Try it:
In the material below, find all lines with the string "cháy" and copy them.

Records to process:
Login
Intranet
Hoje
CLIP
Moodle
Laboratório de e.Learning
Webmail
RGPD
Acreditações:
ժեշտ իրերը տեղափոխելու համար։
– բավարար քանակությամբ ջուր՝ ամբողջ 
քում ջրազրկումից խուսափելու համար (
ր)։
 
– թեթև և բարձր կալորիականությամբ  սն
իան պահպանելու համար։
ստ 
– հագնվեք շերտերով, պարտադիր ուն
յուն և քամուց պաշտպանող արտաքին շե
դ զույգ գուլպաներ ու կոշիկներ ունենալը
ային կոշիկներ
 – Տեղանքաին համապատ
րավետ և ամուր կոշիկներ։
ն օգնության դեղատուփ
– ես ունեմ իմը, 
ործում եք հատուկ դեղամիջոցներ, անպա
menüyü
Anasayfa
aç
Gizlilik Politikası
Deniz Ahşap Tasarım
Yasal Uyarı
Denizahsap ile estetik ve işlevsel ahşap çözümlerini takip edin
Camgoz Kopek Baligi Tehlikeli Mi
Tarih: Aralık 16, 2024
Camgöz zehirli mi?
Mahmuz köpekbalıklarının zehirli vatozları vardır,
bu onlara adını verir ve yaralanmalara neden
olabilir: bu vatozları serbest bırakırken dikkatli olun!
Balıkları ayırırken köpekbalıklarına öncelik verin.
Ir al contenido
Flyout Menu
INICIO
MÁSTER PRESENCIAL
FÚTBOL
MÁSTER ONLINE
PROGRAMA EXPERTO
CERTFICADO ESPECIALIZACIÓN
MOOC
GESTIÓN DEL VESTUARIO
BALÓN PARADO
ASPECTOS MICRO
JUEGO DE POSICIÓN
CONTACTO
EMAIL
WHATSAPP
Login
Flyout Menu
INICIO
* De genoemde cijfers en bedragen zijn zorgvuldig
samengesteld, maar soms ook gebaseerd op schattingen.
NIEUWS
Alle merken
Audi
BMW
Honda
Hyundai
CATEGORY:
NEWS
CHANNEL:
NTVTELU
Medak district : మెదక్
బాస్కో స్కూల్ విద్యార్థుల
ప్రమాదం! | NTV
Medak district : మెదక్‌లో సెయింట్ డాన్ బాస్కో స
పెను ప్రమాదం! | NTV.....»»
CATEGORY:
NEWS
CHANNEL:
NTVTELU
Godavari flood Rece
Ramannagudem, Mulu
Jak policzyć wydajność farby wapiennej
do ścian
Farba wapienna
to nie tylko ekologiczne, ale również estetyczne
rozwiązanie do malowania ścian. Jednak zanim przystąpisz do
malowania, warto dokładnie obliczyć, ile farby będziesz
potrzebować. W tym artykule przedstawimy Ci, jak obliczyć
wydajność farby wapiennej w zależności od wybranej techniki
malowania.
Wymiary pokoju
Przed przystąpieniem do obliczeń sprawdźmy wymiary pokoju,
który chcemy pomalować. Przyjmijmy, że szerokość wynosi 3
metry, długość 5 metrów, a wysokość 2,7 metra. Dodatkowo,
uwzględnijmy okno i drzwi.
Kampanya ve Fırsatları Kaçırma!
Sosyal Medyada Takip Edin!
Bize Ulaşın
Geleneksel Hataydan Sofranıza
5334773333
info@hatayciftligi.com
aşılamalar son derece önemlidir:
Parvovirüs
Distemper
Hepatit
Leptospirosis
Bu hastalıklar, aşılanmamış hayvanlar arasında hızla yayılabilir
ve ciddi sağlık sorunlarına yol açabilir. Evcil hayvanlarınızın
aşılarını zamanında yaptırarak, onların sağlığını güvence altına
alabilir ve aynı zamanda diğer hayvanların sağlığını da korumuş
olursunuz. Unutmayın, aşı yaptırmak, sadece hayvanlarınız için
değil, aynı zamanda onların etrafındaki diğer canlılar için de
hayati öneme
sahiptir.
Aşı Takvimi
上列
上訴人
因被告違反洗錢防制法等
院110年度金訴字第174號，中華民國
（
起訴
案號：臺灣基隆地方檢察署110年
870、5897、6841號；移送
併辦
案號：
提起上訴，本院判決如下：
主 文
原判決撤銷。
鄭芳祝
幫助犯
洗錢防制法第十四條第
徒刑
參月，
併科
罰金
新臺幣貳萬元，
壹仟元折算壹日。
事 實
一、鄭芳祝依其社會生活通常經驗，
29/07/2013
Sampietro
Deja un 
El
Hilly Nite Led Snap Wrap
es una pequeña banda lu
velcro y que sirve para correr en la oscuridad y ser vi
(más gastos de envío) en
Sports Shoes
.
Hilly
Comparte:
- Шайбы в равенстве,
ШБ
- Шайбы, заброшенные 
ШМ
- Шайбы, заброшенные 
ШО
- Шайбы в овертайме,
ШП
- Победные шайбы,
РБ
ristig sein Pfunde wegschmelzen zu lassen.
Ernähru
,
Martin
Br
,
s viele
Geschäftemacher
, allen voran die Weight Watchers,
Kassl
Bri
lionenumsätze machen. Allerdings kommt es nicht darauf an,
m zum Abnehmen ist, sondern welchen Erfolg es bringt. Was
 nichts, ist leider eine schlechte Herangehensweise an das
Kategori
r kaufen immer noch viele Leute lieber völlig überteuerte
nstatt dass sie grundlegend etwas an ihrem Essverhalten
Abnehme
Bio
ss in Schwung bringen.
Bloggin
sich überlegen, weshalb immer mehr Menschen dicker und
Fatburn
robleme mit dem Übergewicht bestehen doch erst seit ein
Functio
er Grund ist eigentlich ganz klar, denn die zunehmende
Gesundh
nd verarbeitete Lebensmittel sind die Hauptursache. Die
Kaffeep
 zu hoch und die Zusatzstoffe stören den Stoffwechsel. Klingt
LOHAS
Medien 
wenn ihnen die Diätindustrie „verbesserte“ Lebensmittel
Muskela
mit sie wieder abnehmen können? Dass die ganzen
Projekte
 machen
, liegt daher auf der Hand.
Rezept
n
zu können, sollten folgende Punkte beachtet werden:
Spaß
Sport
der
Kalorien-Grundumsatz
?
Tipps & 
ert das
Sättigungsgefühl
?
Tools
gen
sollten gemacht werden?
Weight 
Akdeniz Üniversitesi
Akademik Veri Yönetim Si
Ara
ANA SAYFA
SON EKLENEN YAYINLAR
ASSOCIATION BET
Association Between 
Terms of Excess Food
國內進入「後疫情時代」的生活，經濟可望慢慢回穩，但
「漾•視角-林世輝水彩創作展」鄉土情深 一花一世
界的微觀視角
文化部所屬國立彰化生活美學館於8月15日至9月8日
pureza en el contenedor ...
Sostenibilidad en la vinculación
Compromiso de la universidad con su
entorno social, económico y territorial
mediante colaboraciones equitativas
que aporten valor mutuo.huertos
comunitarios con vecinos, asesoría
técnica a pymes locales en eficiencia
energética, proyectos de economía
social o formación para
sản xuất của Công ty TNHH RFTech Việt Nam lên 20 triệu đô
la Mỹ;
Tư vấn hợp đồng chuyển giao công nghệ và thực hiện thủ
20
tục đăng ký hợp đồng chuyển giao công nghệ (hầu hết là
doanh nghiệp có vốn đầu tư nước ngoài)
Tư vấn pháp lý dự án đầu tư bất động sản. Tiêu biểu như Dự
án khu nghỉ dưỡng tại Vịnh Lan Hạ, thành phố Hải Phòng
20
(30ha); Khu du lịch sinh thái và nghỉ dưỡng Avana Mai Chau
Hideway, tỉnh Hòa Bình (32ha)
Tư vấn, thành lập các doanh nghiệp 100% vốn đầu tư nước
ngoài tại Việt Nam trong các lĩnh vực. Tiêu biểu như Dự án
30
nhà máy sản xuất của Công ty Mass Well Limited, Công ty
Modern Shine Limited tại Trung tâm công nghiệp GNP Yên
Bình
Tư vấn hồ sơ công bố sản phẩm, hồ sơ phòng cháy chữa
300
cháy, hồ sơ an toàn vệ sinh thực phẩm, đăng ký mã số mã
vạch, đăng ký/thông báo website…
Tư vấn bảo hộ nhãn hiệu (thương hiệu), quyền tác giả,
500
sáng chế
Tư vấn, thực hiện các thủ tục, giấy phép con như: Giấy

Answer space:
Tư vấn hồ sơ công bố sản phẩm, hồ sơ phòng cháy chữa
cháy, hồ sơ an toàn vệ sinh thực phẩm, đăng ký mã số mã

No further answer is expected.